Let’s get straight to the point. You will find the code below which opens the Form frmSelect window.

       Option Compare Database
       Option Explicit
       Dim strPbForm As String
       ‘Deze publiek variabele kent drie strings om informatie op te halen en weg te schrijven
       ‘Fietsen’, ‘Stuur’ en ‘Banden’, die alle drie als Public in strPBform worden doorgegeven
       Private Sub Form_Open(Cancel As Integer)
              ‘Amsterdam, 17 juni 2017
             ‘start de linkerlijst
             Dim strItems       As String
             Dim strOpenArgs     As String
             Dim intLengte       As Integer
  
             ‘Me.imgLogo.Picture = CurrentProject.Path & “\images\imgLogo.jpg”
  
             intLengte = InStr(1, Nz(Me.OpenArgs, “”), “,”)
             strPbForm = Nz(Left(Me.OpenArgs, intLengte – 1), 0)
             strPbForm = Mid(strPbForm, 4)
             strItems = Nz(Mid(Me.OpenArgs, intLengte + 1), 0)
  
             Me.lblOpschrift.Caption = strPbForm
             prcLijstRechts strItems
             prcLijstLinks
       End Sub

In the previous blog the following command was stated:

‘DoCmd.OpenForm “frmSelectieVenster”, , , strLinkCriteria, , , strArgs’ which opened the window frmSelect Window, and in strArgs passed the arguments (‘btnFiets, 3,4,5). The variable (‘btnFiets, 3,4,5) can be retrieved with the Me.OpenArgs function and places in the public variable strPbForm. With the Instr () function we search for the comma position.
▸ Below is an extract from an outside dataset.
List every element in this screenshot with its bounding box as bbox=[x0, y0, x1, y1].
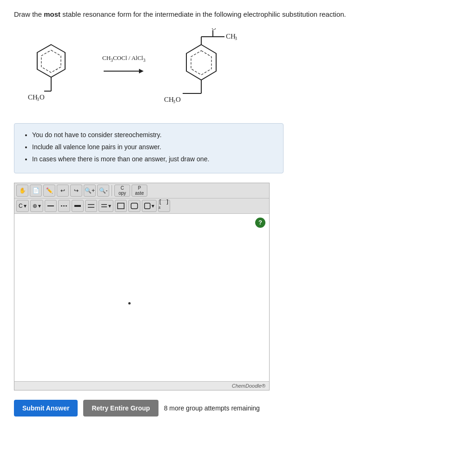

We start at the 1st position of the variable ‘btnFiets, 3,4,5’ and find the place of comma with the formula

instr(1, Me.OpenArgs, ”,”)

with which the variable INTLengte enters the value 9. The comma is in the 9th position. Because Me.OpenArgs can also be Null, I’ll fix a possible error with the NZ () function.

intLengte = instr(1, Nz(Me.OpenArgs,””) ”,”).
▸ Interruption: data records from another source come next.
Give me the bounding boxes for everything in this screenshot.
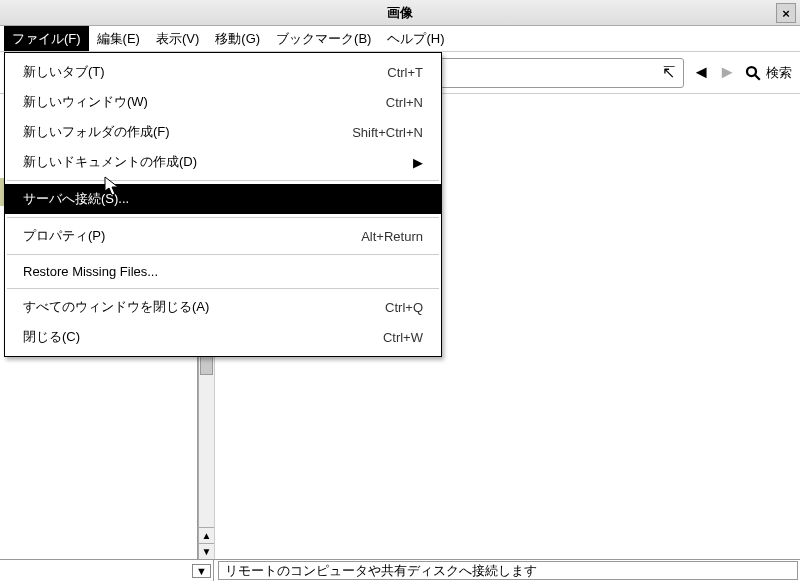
scroll-up-button[interactable]: ▲ [199,527,214,543]
menu-item-new-window[interactable]: 新しいウィンドウ(W) Ctrl+N [5,87,441,117]
menu-item-new-document[interactable]: 新しいドキュメントの作成(D) ▶ [5,147,441,177]
window-title: 画像 [387,4,413,22]
menu-item-close[interactable]: 閉じる(C) Ctrl+W [5,322,441,352]
menu-item-restore-files[interactable]: Restore Missing Files... [5,258,441,285]
status-message: リモートのコンピュータや共有ディスクへ接続します [218,561,798,580]
menu-bookmarks[interactable]: ブックマーク(B) [268,26,379,51]
svg-point-0 [747,67,756,76]
clear-location-icon[interactable]: ↸ [662,63,675,82]
menu-file[interactable]: ファイル(F) [4,26,89,51]
menu-separator [7,180,439,181]
close-window-button[interactable]: × [776,3,796,23]
close-icon: × [782,6,790,21]
search-label: 検索 [766,64,792,82]
menu-go[interactable]: 移動(G) [207,26,268,51]
dropdown-icon[interactable]: ▼ [192,564,211,578]
file-menu-dropdown: 新しいタブ(T) Ctrl+T 新しいウィンドウ(W) Ctrl+N 新しいフォ… [4,52,442,357]
menu-item-new-folder[interactable]: 新しいフォルダの作成(F) Shift+Ctrl+N [5,117,441,147]
menu-separator [7,217,439,218]
menu-item-connect-server[interactable]: サーバへ接続(S)... [5,184,441,214]
statusbar: ▼ リモートのコンピュータや共有ディスクへ接続します [0,559,800,581]
search-icon [744,64,762,82]
menu-item-close-all[interactable]: すべてのウィンドウを閉じる(A) Ctrl+Q [5,292,441,322]
menu-separator [7,288,439,289]
forward-button[interactable]: ► [718,62,736,83]
menu-item-properties[interactable]: プロパティ(P) Alt+Return [5,221,441,251]
submenu-arrow-icon: ▶ [413,155,423,170]
menu-item-new-tab[interactable]: 新しいタブ(T) Ctrl+T [5,57,441,87]
menubar: ファイル(F) 編集(E) 表示(V) 移動(G) ブックマーク(B) ヘルプ(… [0,26,800,52]
menu-edit[interactable]: 編集(E) [89,26,148,51]
scroll-down-button[interactable]: ▼ [199,543,214,559]
search-button[interactable]: 検索 [744,64,792,82]
back-button[interactable]: ◄ [692,62,710,83]
svg-line-1 [755,75,760,80]
menu-help[interactable]: ヘルプ(H) [379,26,452,51]
menu-view[interactable]: 表示(V) [148,26,207,51]
menu-separator [7,254,439,255]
Now we can fill the strPbForm variable with the first 8 positions of the Me.OpenArgs.

strPbForm = Nz(Left(Me.OpenArgs, intLengte – 1), 0).

From the outcome strPbForm = ‘btnFiets’ we do not want to bring the first three positions. We do that with the Mid () function.

strPbForm = Mid(strPbForm, 4)

The variable strPbForm is now filled with the word ‘Fiets’. This value is required when retrieving the values from the tblReferences. We also get the items with the Mid () function in the same logical way from position 10 (INTlengte 9 + 1)

strItems = Nz(Mid(Me.OpenArgs, intLengte + 1), 0)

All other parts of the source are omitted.